◆ The problem
Pick out each line below containing "gesamt".

** Opening Excerpted data block **

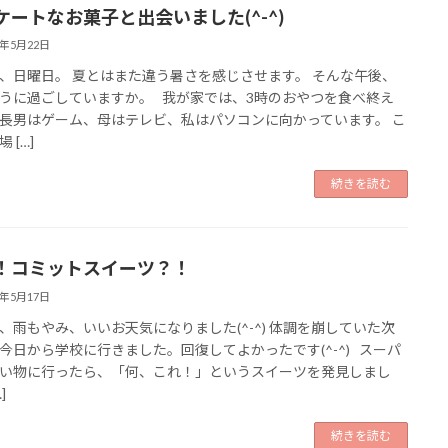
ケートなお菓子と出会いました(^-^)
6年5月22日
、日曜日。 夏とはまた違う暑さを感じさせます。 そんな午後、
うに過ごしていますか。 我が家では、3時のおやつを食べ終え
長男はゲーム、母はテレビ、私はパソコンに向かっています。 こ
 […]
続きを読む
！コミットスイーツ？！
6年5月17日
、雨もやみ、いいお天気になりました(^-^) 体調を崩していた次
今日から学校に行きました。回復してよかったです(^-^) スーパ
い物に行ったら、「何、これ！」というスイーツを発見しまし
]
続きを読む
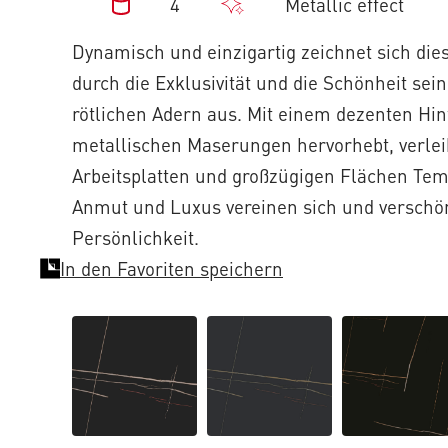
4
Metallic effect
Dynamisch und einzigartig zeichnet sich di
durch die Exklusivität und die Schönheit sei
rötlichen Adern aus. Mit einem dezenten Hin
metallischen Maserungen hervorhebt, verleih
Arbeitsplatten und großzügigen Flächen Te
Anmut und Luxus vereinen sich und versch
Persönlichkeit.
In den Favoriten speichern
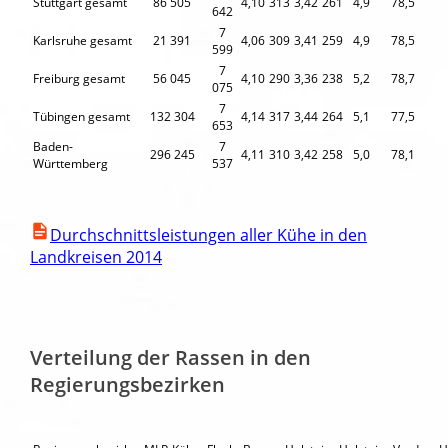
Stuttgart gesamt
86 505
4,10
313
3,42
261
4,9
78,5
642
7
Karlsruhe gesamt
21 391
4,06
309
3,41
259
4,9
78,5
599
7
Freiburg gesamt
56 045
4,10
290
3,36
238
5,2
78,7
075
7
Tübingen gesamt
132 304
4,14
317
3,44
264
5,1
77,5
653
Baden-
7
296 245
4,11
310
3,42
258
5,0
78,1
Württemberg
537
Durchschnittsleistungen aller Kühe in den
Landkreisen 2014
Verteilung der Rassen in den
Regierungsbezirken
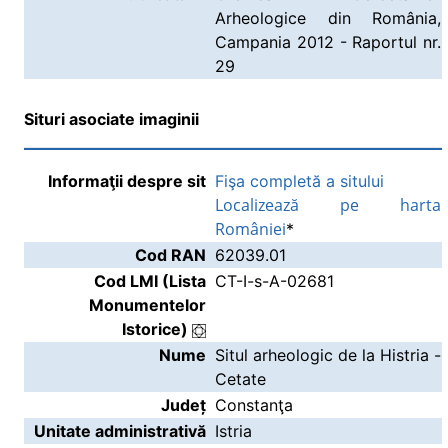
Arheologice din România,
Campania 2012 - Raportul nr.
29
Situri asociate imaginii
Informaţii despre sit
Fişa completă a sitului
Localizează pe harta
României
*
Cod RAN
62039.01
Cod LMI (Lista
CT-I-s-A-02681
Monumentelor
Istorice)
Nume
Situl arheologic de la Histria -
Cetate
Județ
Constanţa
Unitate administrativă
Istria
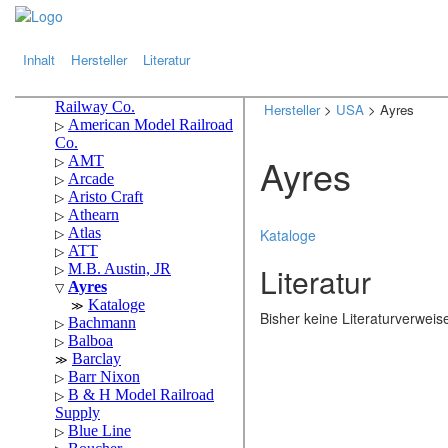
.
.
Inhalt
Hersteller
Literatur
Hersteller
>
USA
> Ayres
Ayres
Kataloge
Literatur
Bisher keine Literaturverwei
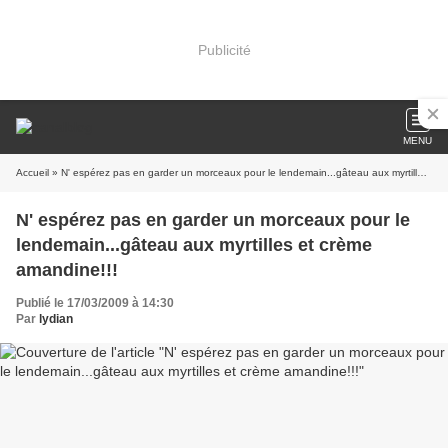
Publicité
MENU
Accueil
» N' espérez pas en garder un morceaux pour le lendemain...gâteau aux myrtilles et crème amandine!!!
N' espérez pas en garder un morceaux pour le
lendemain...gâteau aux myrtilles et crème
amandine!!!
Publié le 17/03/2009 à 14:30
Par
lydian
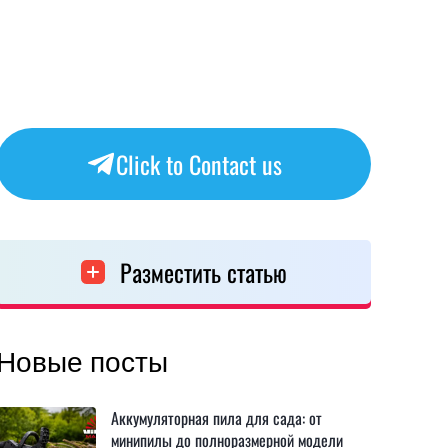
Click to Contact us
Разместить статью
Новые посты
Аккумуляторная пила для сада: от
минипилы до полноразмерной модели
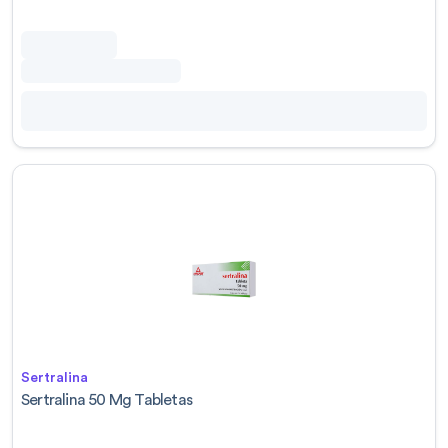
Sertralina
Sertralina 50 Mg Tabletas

** Closing Excerpted data block **
** Opening Excerpted data block **

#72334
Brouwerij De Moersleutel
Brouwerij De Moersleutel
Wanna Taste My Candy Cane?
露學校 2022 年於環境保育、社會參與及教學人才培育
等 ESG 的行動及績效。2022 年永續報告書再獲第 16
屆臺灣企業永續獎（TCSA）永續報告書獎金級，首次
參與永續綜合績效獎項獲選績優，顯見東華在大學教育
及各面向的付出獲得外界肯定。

** Closing Excerpted data block **

◆ The answer
Stuttgart gesamt
Karlsruhe gesamt
Freiburg gesamt
Tübingen gesamt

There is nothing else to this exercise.